Forget The Jobs Numbers, Let’s Talk About Positive Trends

*Forget The Jobs Numbers, Let’s Talk Positive Trends*
**By Tony Garritano**

***No surprise, another disappointing jobs report this morning. We created under 100,000 new jobs last month. I guess the election will decide if we stay on this course or try something new. But on a positive note, the CoreLogic Home Price Index (HPI) showed that home prices nationwide, including distressed sales, increased on a year-over-year basis by 3.8 percent in July 2012 compared to July 2011. This was the biggest year-over-year increase since August 2006. On a month-over-month basis, including distressed sales, home prices increased by 1.3 percent in July 2012 compared to June 2012. The July 2012 figures mark the fifth consecutive increase in home prices nationally on both a year-over-year and month-over-month basis.

****Excluding distressed sales, home prices nationwide increased on a year-over-year basis by 4.3 percent in July 2012 compared to July 2011. On a month-over-month basis excluding distressed sales, home prices increased 1.7 percent in July 2012 compared to June 2012, also the fifth consecutive month-over-month increase. Distressed sales include short sales and real estate owned (REO) transactions.
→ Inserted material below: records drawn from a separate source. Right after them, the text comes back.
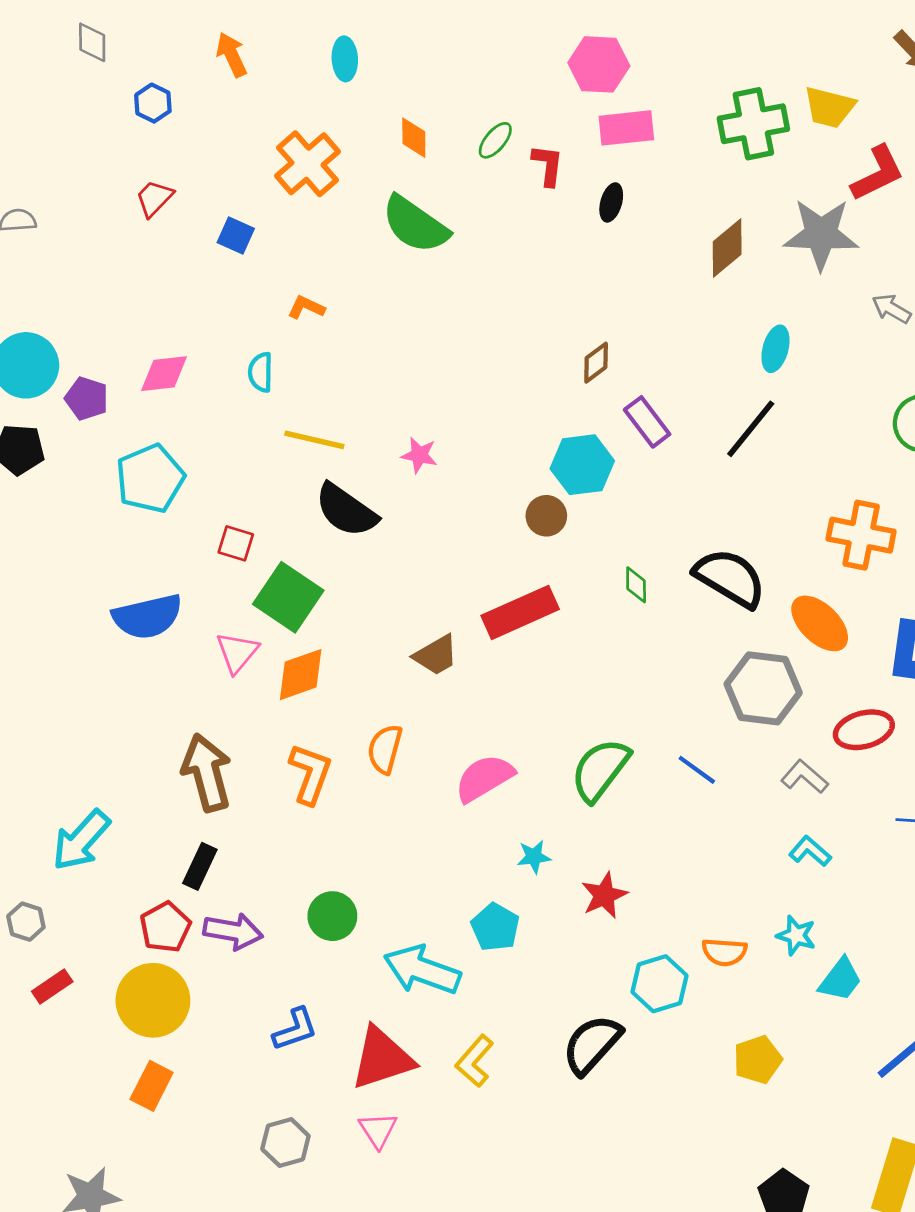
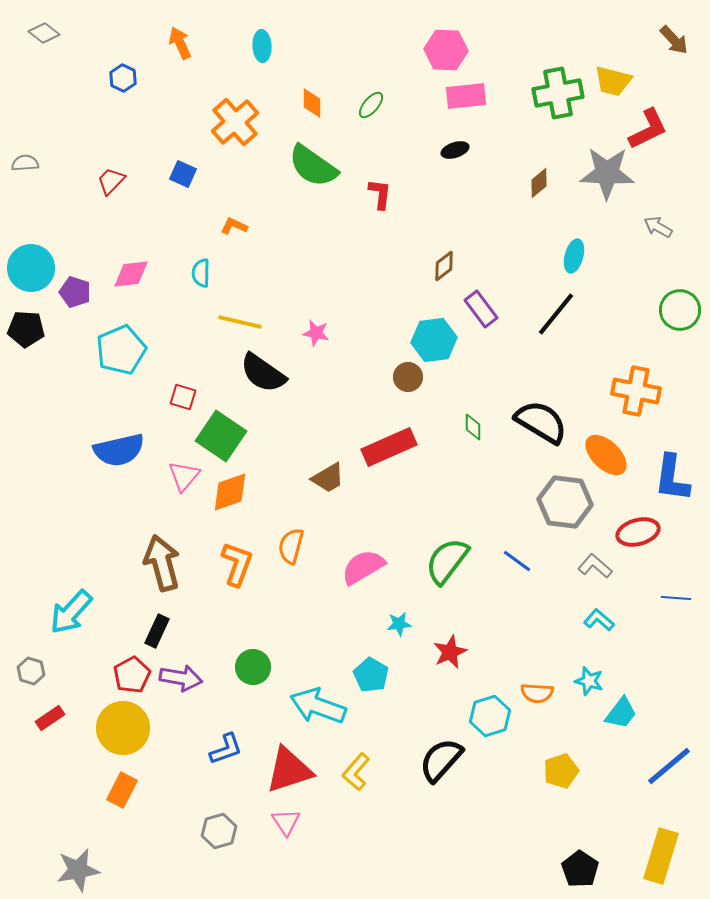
gray diamond: (92, 42) -> (44, 33), moved, turned -52
red L-shape: (548, 165) -> (380, 194), moved
red trapezoid: (154, 198) -> (111, 181), moved
black ellipse: (611, 202) -> (455, 150), turned 56
brown diamond: (727, 248) -> (539, 183), size x0.7

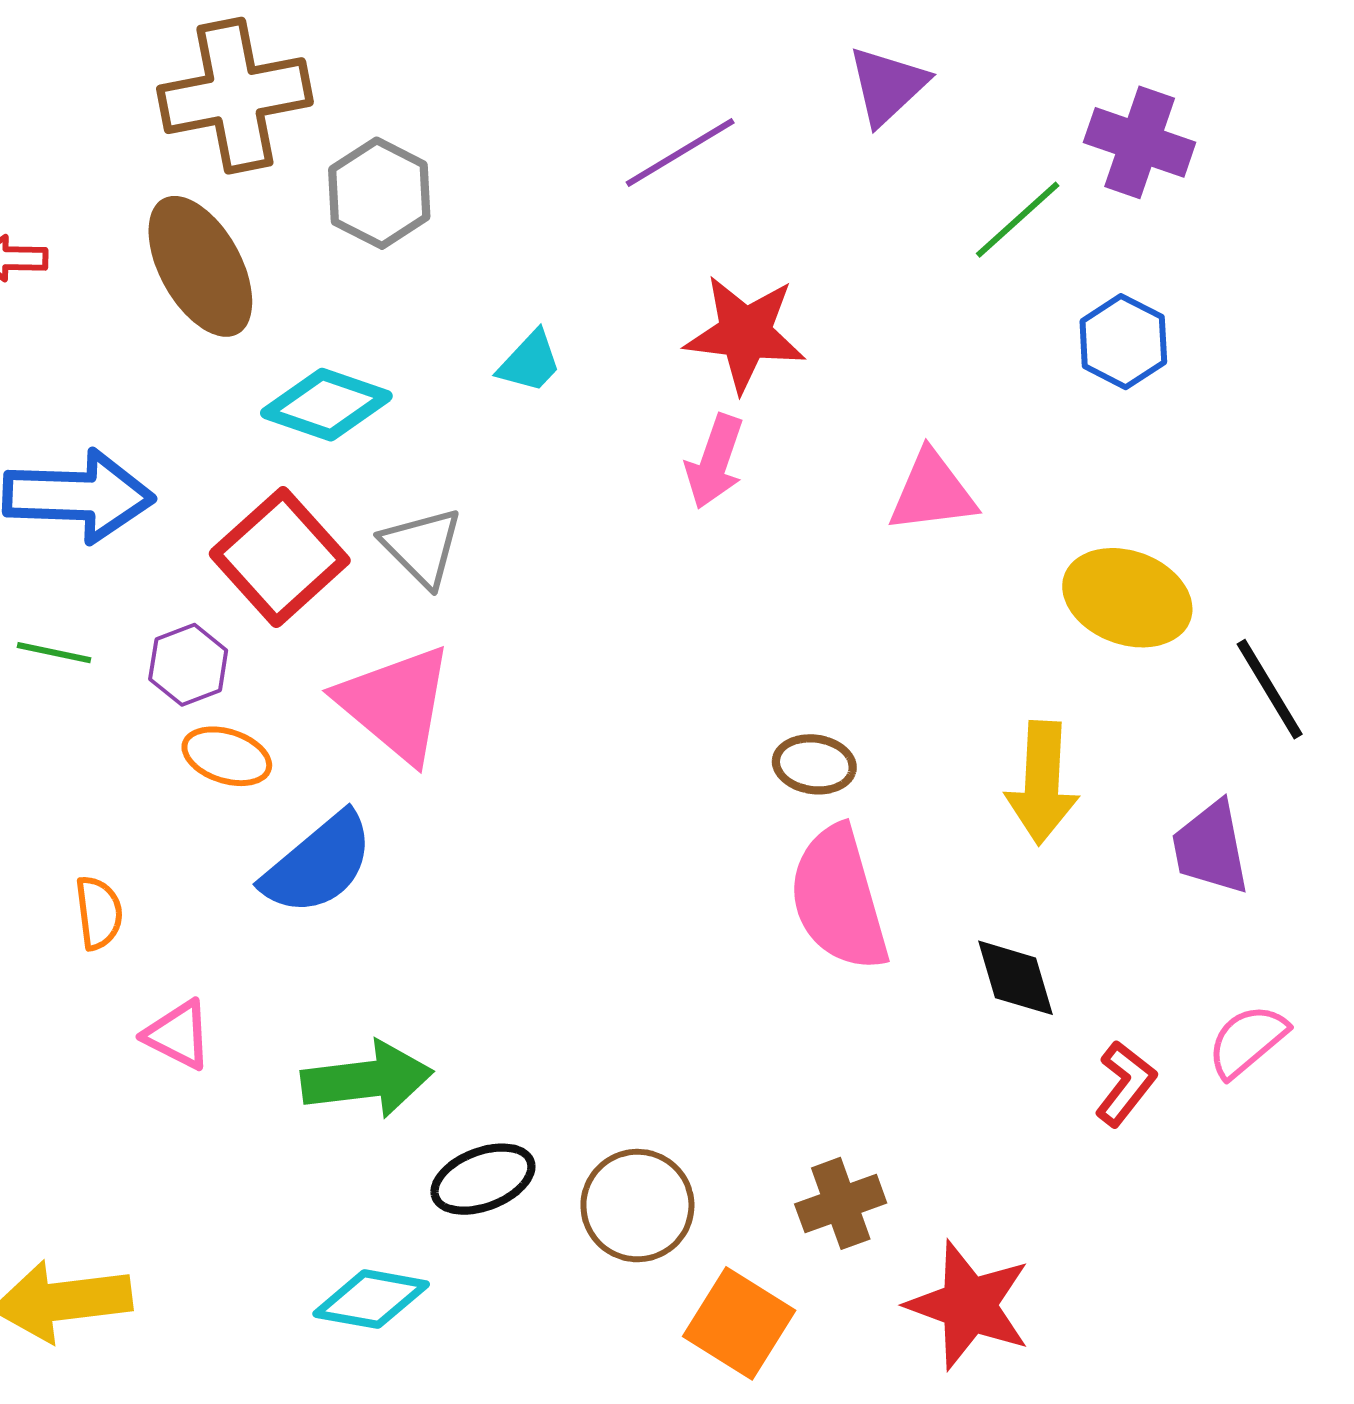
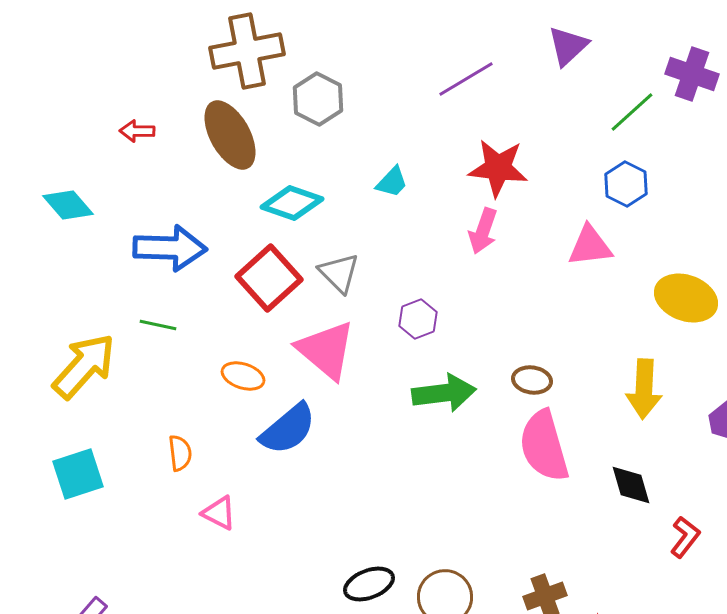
blue hexagon: (1123, 342) -> (626, 184), moved
purple hexagon: (188, 665) -> (418, 319), moved
green arrow: (367, 1079) -> (444, 393), moved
****The CoreLogic Pending HPI indicates that August home prices, including distressed sales, will rise by 4.6 percent on a year-over-year basis from August 2011 and at least 0.6 percent on a month-over-month basis from July 2012. Excluding distressed sales, August house prices are also poised to rise 6.0 percent year-over-year from August 2011 and by 1.3 percent month-over-month from July 2012. The CoreLogic Pending HPI is a proprietary and exclusive metric that provides the most current indication of trends in home prices. It is based on Multiple Listing Service (MLS) data that measure price changes in the most recent month.

****“The housing market continues its positive trajectory with significant price gains in July and our expectation of a further increase in August,” said Mark Fleming, chief economist for CoreLogic. “While the pace of growth is moderating as we transition to the off-season for home buying, we expect a positive gain in price levels for the full year.”